Elaborer un projet audiovisuel associatif

Pour élaborer un projet audiovisuel, nous vous conseillons de vous poser au moins cinq questions essentielles, qui vous aideront à préciser votre idée.

 

1. Quel contenu ?

2. Quel « genre » et quel traitement ?

3. Quel sera le mode de diffusion, et quel est le but recherché à travers cette diffusion ?

4. Quel mode de réalisation ?

5. Quelle durée ?

----------------------------------------------------------------------

Bien sûr ces questions peuvent sur certains points se recouper, et elles influent les unes sur les autres. Nous allons les reprendre une à une, en commençant par la dernière, qui est aussi la plus facile, pour finir par la première (« quel contenu, quel sujet ? »), qui est bien sûr est la plus déterminante :

 

QUELLE DURÉE ?

 

Il existe toutes sortes de durées possibles.
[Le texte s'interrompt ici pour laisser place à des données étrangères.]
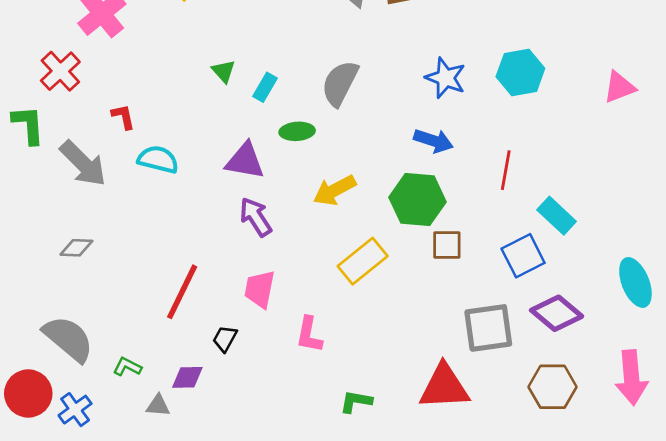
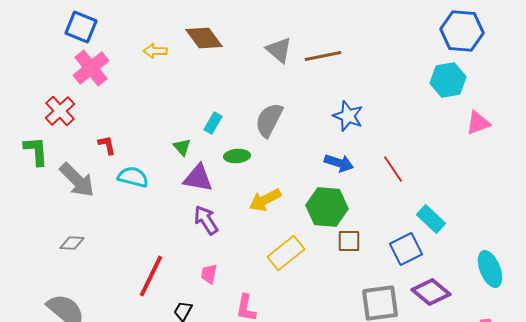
green triangle: (224, 71) -> (182, 147), moved
cyan hexagon: (520, 73) -> (448, 80), moved
red line: (506, 170) -> (393, 169), moved, turned -44
pink trapezoid: (260, 289) -> (209, 274), size x0.7

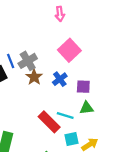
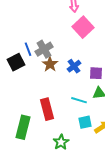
pink square: (69, 50) -> (83, 27), moved
red rectangle: (49, 122) -> (47, 109), moved, turned 30

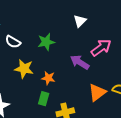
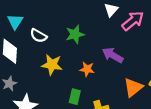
pink arrow: (101, 48) -> (133, 21), moved
orange star: (48, 78) -> (87, 69), moved

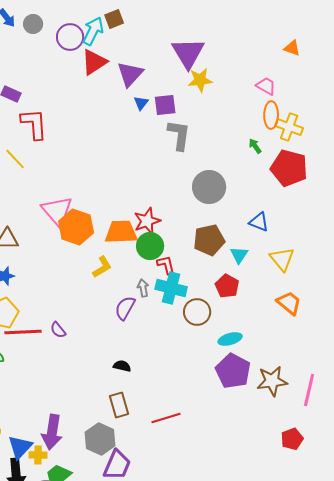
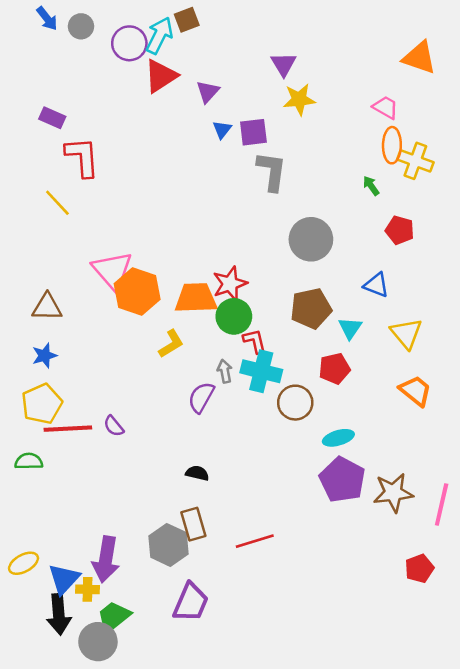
orange triangle: (292, 48) -> (419, 58), size x1.6
purple triangle: (188, 53) -> (283, 64), size x0.6
purple triangle: (130, 74) -> (208, 92), size x0.7
red pentagon: (289, 168) -> (400, 230), moved, size x0.6
red pentagon: (227, 286) -> (334, 369), turned 30
gray hexagon: (100, 439) -> (169, 545), moved

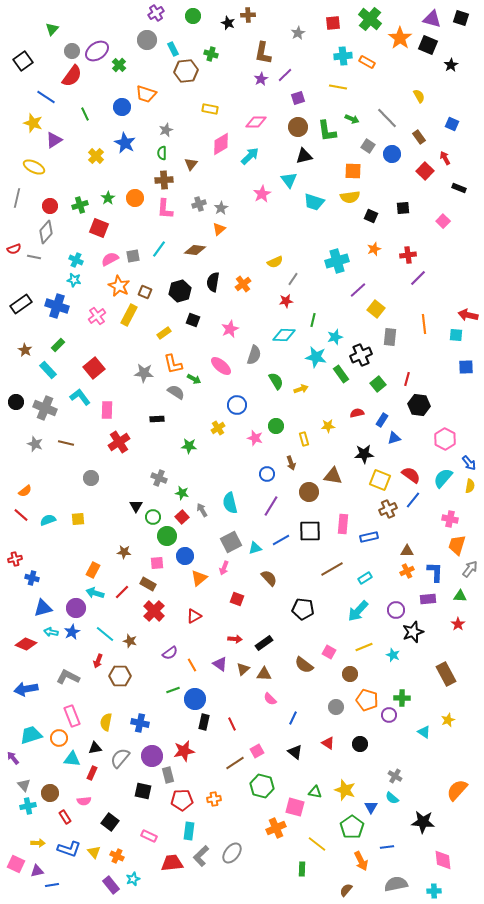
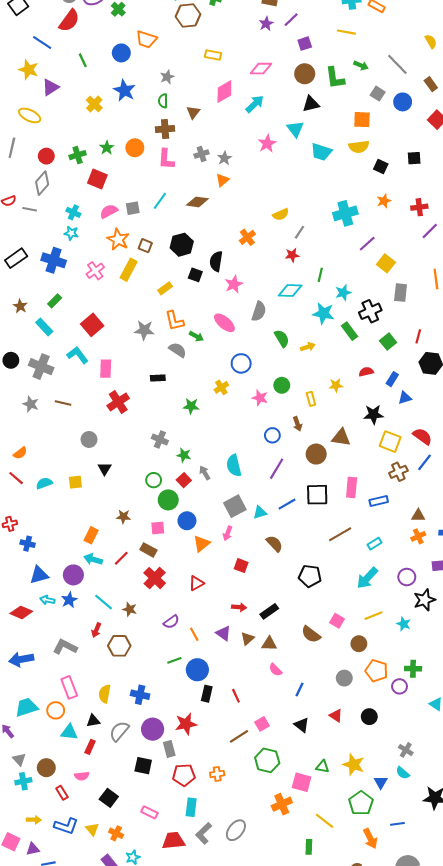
black semicircle: (213, 282) -> (216, 261), moved
black triangle: (136, 506) -> (105, 469), moved

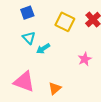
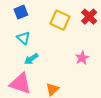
cyan arrow: (43, 49) -> (31, 59), moved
De très courts formats peuvent donner des choses excellentes : il n’y a pas ici de hiérarchie de valeur, et une association peut réaliser un film de 3 mn qui peut avoir un très grand impact !

 

Habituellement, on distingue trois types de durées :

 

Les « très courts ». Courts-métrages dont la durée ne dépasse pas trois minutes.

 

Les courts-métrages.  Moins de trente minutes.

 

Les moyens-métrages. De trente à soixante minutes.

 

Les longs-métrages. Plus d’une heure.

 

 

QUEL MODE DE RÉALISATION ?

 

Dans le cadre des activités de vos associations, vous pouvez envisager plusieurs façons d’organiser la réalisation d’un projet audiovisuel. En voici trois types différents :

 

1. L’atelier vidéo. Avec différents types de publics (jeunes ou moins jeunes), il s’agit d’abord, sous la conduite d’une animatrice ou d’un animateur, de permettre à un groupe de personnes de se familiariser avec l’outil vidéo, avec la réalisation de petits exercices, qui seront éventuellement mais pas forcément restitués en public.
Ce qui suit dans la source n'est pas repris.